From dd43527cb6bdf3d469100850ca10dcd2fb761304 Mon Sep 17 00:00:00 2001
From: Jan Engelhardt <jengelh@inai.de>
Date: Sun, 7 Oct 2012 14:32:36 +0000
Subject: iptables: restore NOTRACK functionality, target aliasing

Commit v1.4.16-1-g2aaa7ec is testing for real_name (not) being NULL
which was always false (true). real_name was never NULL, so cs->jumpto
would always be used, which rendered -j NOTRACK unusable, since the
chosen real name.revision is for example NOTRACK.1, which does not exist
at the kernel side.

	# ./iptables/xtables-multi main4 -t raw -A foo -j NOTRACK
	dbg: Using NOTRACK.1
	WARNING: The NOTRACK target is obsolete. Use CT instead.
	iptables: Protocol wrong type for socket.

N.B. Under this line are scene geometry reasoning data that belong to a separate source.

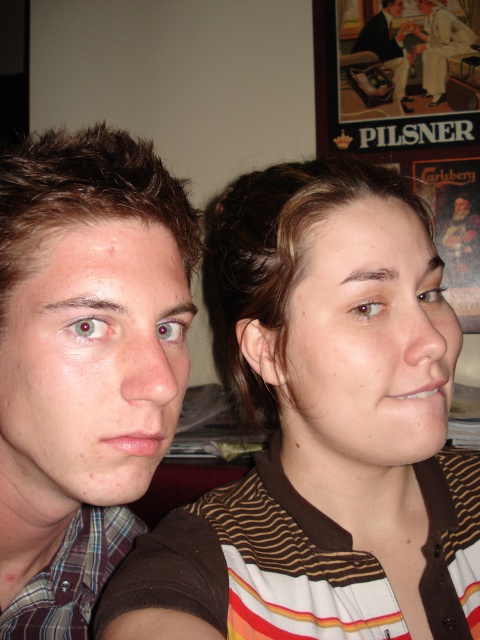 Question: Does brown striped shirt at center have a greater width compared to light beige suit at upper right?

Choices:
 (A) no
 (B) yes

Answer: (B)

Question: Which of the following is the closest to the observer?

Choices:
 (A) smooth skin face at upper center
 (B) brown striped shirt at center

Answer: (B)

Question: Which point is closer to the camera?

Choices:
 (A) matte paper poster at upper right
 (B) smooth skin face at upper center

Answer: (A)

Question: Among these points, which one is farthest from the camera?

Choices:
 (A) (27, 413)
 (B) (305, 246)

Answer: (B)

Question: Does matte skin face at left have a greater width compared to light beige suit at upper right?

Choices:
 (A) no
 (B) yes

Answer: (A)

Question: Does brown striped shirt at center have a smaller size compared to matte skin face at left?

Choices:
 (A) yes
 (B) no

Answer: (B) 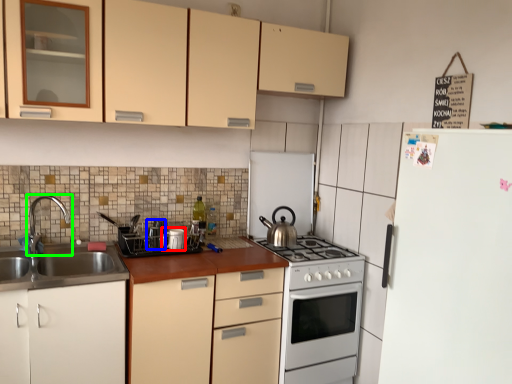 Question: Based on their relative distances, which object is farther from appliance (highlighted by a red box)? Choose from appliance (highlighted by a blue box) and tap (highlighted by a green box).

Choices:
 (A) appliance
 (B) tap

Answer: (B) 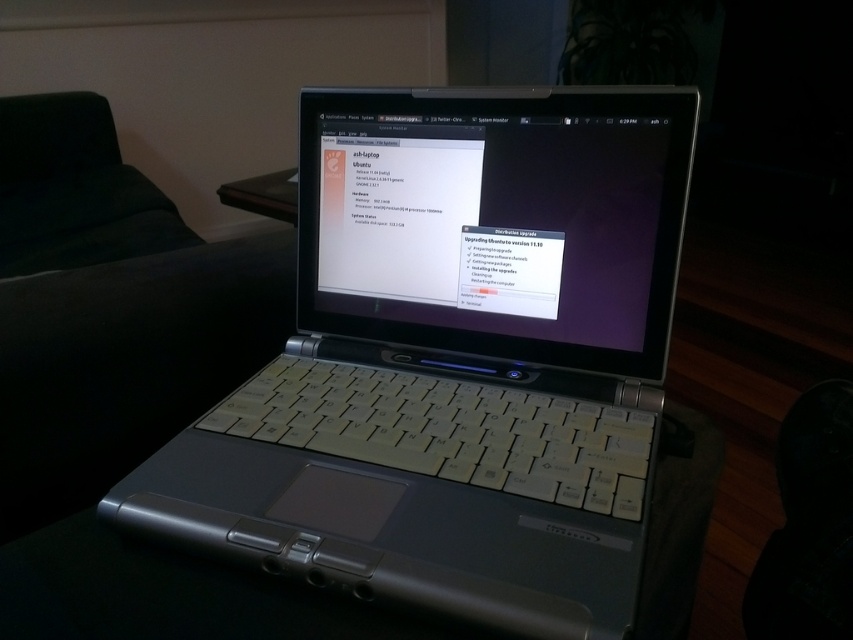 Question: Is silver metallic laptop at center above black plastic table at center?

Choices:
 (A) no
 (B) yes

Answer: (B)

Question: Is dark green fabric couch at left below dark green fabric at left?

Choices:
 (A) no
 (B) yes

Answer: (B)

Question: Which point is farther to the camera?

Choices:
 (A) black plastic table at center
 (B) dark green fabric couch at left
 (C) dark green fabric at left
 (D) silver metallic laptop at center

Answer: (C)

Question: Is matte plastic laptop screen at center wider than dark green fabric at left?

Choices:
 (A) yes
 (B) no

Answer: (B)

Question: Considering the real-world distances, which object is farthest from the silver metallic laptop at center?

Choices:
 (A) dark green fabric couch at left
 (B) black plastic table at center
 (C) dark green fabric at left

Answer: (C)

Question: Which of these objects is positioned closest to the silver metallic laptop at center?

Choices:
 (A) black plastic table at center
 (B) dark green fabric at left
 (C) dark green fabric couch at left
 (D) matte plastic laptop screen at center

Answer: (D) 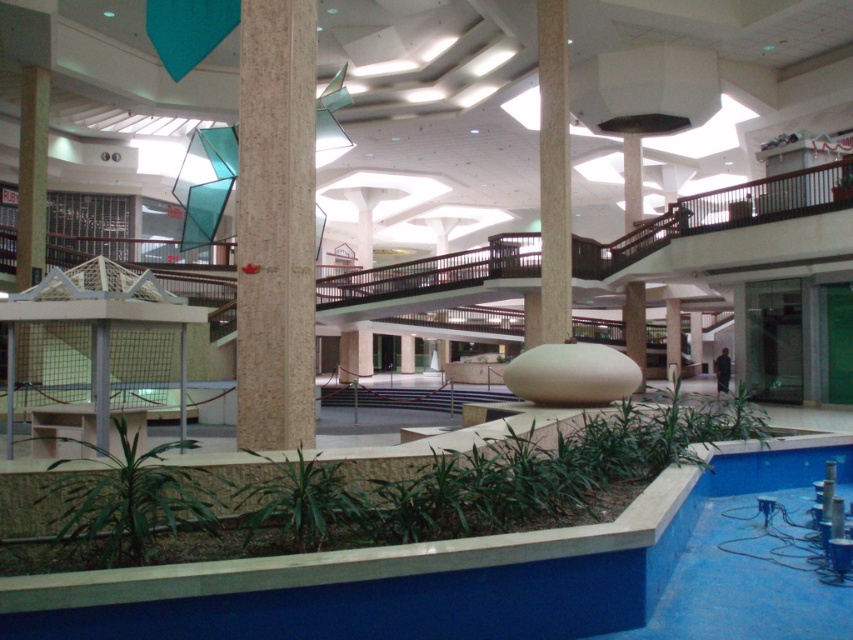 You are standing in the shopping mall atrium and see the beige marble pillar at center and the green leafy plant at lower center. Which object is positioned higher from the ground?

The beige marble pillar at center is positioned higher from the ground than the green leafy plant at lower center because it is described as being above it.

You are a maintenance worker needing to place a new decorative statue that requires a 2 square meter space. Based on the scene, which object between the blue smooth pool at lower center and the green leafy plant at lower center would be more suitable for placing the statue?

The blue smooth pool at lower center is larger in size than the green leafy plant at lower center, so the blue smooth pool at lower center would be more suitable for placing the statue as it has enough space.

You are standing at the entrance of the shopping mall and want to take a photo of the point at coordinates point (74, 529). Your camera has a maximum focus range of 4 meters. Will you be able to focus on the point?

The distance of point (74, 529) from camera is 3.97 meters, which is within the camera maximum focus range of 4 meters. So yes, you can focus on the point. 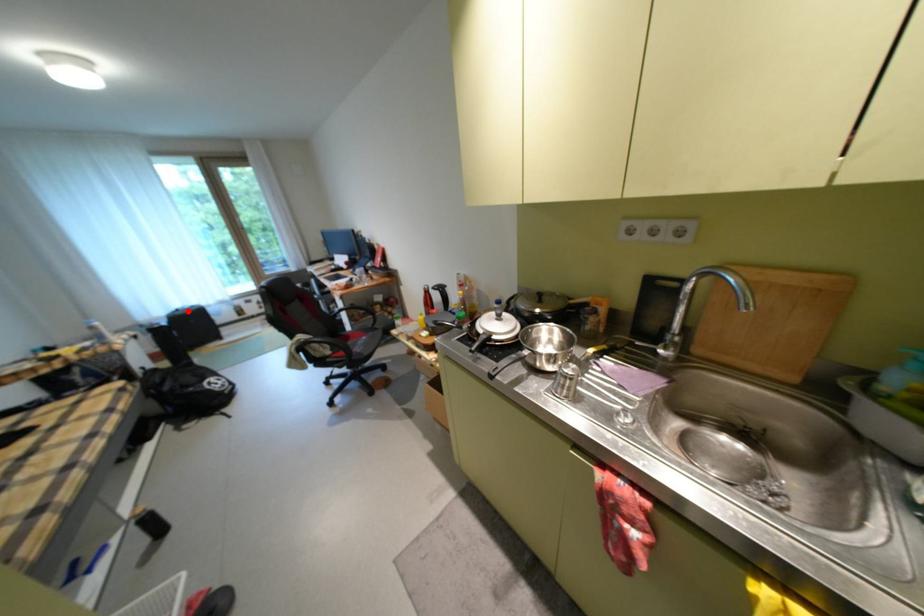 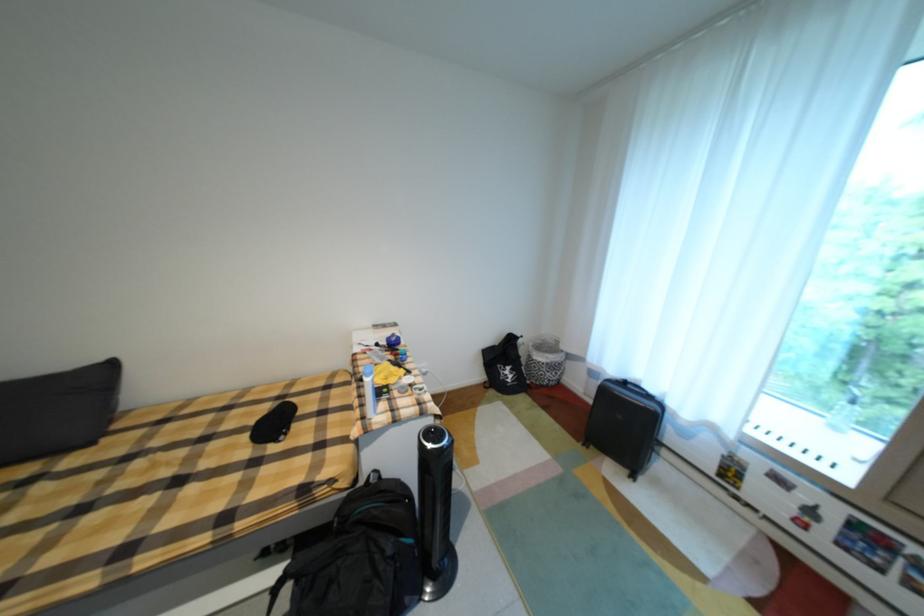 Question: I am providing you with two images of the same scene from different viewpoints. Image1 has a red point marked. In image2, the corresponding 3D location appears at what relative position? Reply with the corresponding letter.

Choices:
 (A) Closer
 (B) Farther

Answer: (B) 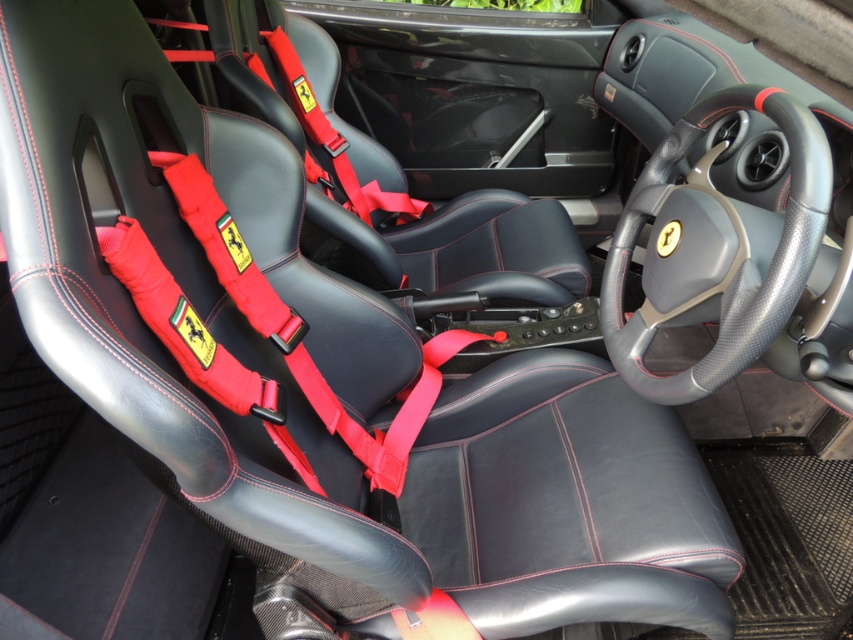 You are a race car driver preparing to enter the car. You need to locate the carbon fiber steering wheel at center. Where is it positioned in the car?

The carbon fiber steering wheel at center is positioned at point 2D coordinates of [715,250].

From the picture: You are sitting in the driver seat of the Ferrari sports car and want to reach two points inside the car. The first point is point (758, 292) and the second point is point (392, 205). Which point is closer to you?

Point (758, 292) is in front of point (392, 205), so the second point is closer to you.

Consider the image. You are a car designer evaluating the interior space of this Ferrari. You need to ensure that the carbon fiber steering wheel at center and the black leather seat at center do not interfere with each other. Based on their sizes, which object might require more space in the cockpit?

The black leather seat at center requires more space in the cockpit because it is larger than the carbon fiber steering wheel at center. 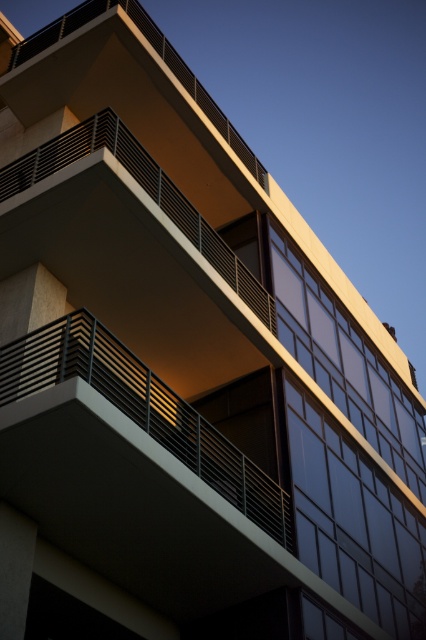 You are standing at the point labeled point (98,362). You want to throw a ball to your friend who is standing at the other point. If the maximum distance you can throw is 25 meters, will you be able to reach them?

The points are 24.98 meters apart. Since your maximum throw is 25 meters, you can just barely reach them.

You are an architect reviewing the building design. You notice the metallic railings at center and the matte black railing at upper center. Which one is located lower in the building structure?

The metallic railings at center are positioned under the matte black railing at upper center, so the metallic railings at center is lower in the building structure. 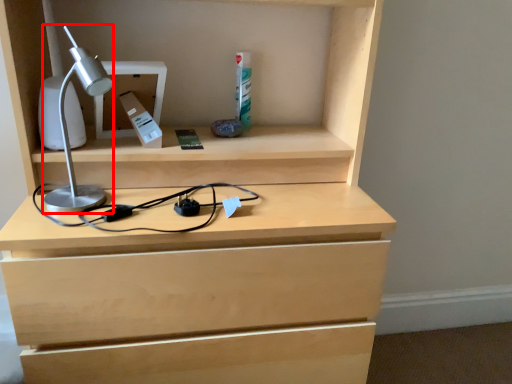 Question: From the image's perspective, what is the correct spatial positioning of lamp (annotated by the red box) in reference to cabinet?

Choices:
 (A) above
 (B) below

Answer: (B) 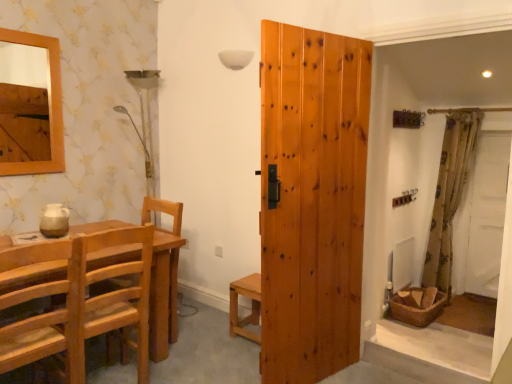 At what (x,y) coordinates should I click in order to perform the action: click on vacant space in front of light brown wooden stool at center. Please return your answer as a coordinate pair (x, y). Image resolution: width=512 pixels, height=384 pixels. Looking at the image, I should click on (239, 349).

To reasonably support the extra-special verdict names, make it so that
real_name remains NULL when an extension defined no alias, which we can
then use to determine whether the user entered an alias name (which
needs to be followed) or not.

[ I have mangled this patch to remove a comment unnecessarily large.
  BTW, this patch gets this very close to the initial target aliasing
  proposal --pablo ]

Signed-off-by: Jan Engelhardt <jengelh@inai.de>
Signed-off-by: Pablo Neira Ayuso <pablo@netfilter.org>
---
 iptables/ip6tables.c | 17 ++++++++++-------
 iptables/iptables.c  | 19 +++++++++++--------
 libxtables/xtables.c | 26 ++++++++++++++------------
 3 files changed, 35 insertions(+), 27 deletions(-)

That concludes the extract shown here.